::: DATA RECORDS :::

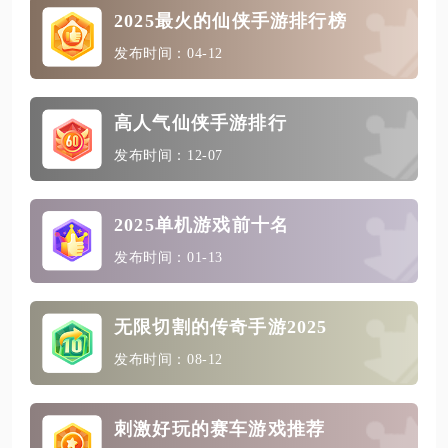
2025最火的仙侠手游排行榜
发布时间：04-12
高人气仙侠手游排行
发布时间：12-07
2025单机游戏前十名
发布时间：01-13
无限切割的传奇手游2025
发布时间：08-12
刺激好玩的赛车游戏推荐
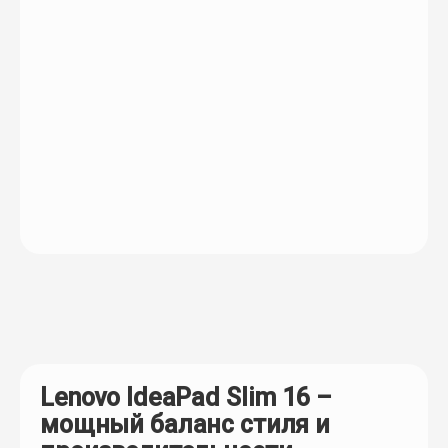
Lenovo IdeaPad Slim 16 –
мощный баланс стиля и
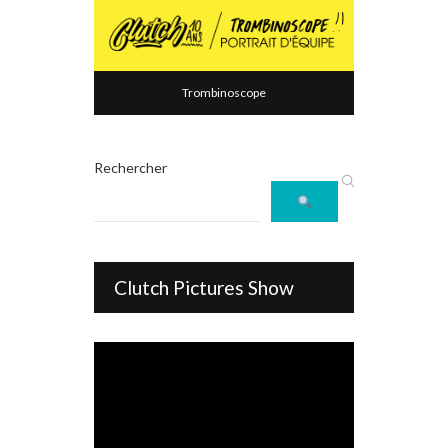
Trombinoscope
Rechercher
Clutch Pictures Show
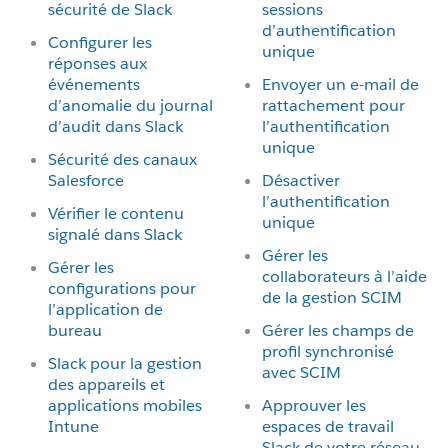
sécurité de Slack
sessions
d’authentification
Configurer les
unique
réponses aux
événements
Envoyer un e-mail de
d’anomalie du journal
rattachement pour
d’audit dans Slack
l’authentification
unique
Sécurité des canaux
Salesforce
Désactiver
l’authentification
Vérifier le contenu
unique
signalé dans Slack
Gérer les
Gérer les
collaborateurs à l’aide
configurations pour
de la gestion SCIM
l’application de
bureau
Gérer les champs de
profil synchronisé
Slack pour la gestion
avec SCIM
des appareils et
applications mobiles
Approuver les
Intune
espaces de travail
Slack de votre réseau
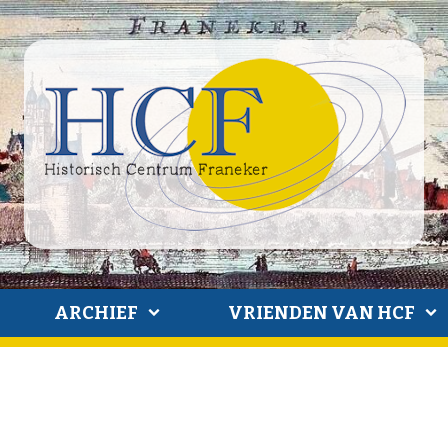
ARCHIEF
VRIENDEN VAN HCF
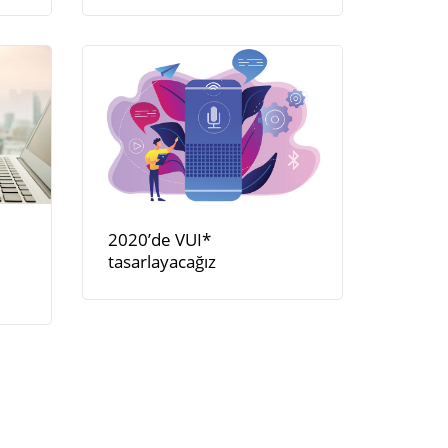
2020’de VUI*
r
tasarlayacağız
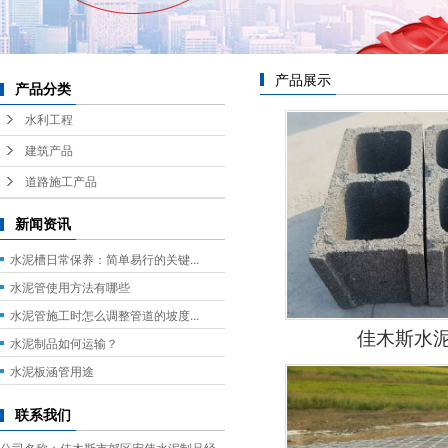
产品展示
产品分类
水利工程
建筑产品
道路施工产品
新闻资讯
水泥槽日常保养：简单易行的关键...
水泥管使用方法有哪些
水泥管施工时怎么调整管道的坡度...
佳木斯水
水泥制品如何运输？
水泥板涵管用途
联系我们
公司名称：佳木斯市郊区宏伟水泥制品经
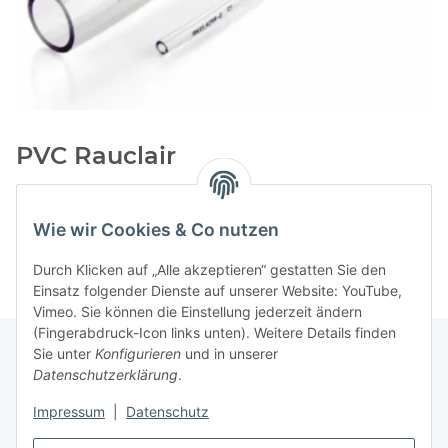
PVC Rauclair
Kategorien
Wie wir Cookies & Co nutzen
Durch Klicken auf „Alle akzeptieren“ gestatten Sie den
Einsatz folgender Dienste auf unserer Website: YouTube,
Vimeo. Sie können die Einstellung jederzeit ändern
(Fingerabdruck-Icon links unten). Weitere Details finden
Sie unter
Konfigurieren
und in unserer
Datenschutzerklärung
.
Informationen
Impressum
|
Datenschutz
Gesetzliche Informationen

:::

→ **AIM OF THE EXERCISE**: Repeat the records above exactly, from the first line through the line containing "d’audit dans Slack", and leave out the pictures.

→ **RESPONSE TO THIS EXERCISE**:
2025最火的仙侠手游排行榜
发布时间：04-12
高人气仙侠手游排行
发布时间：12-07
2025单机游戏前十名
发布时间：01-13
无限切割的传奇手游2025
发布时间：08-12
刺激好玩的赛车游戏推荐
Lenovo IdeaPad Slim 16 –
мощный баланс стиля и
Trombinoscope
Rechercher
Clutch Pictures Show
sécurité de Slack
sessions
d’authentification
Configurer les
unique
réponses aux
événements
Envoyer un e-mail de
d’anomalie du journal
rattachement pour
d’audit dans Slack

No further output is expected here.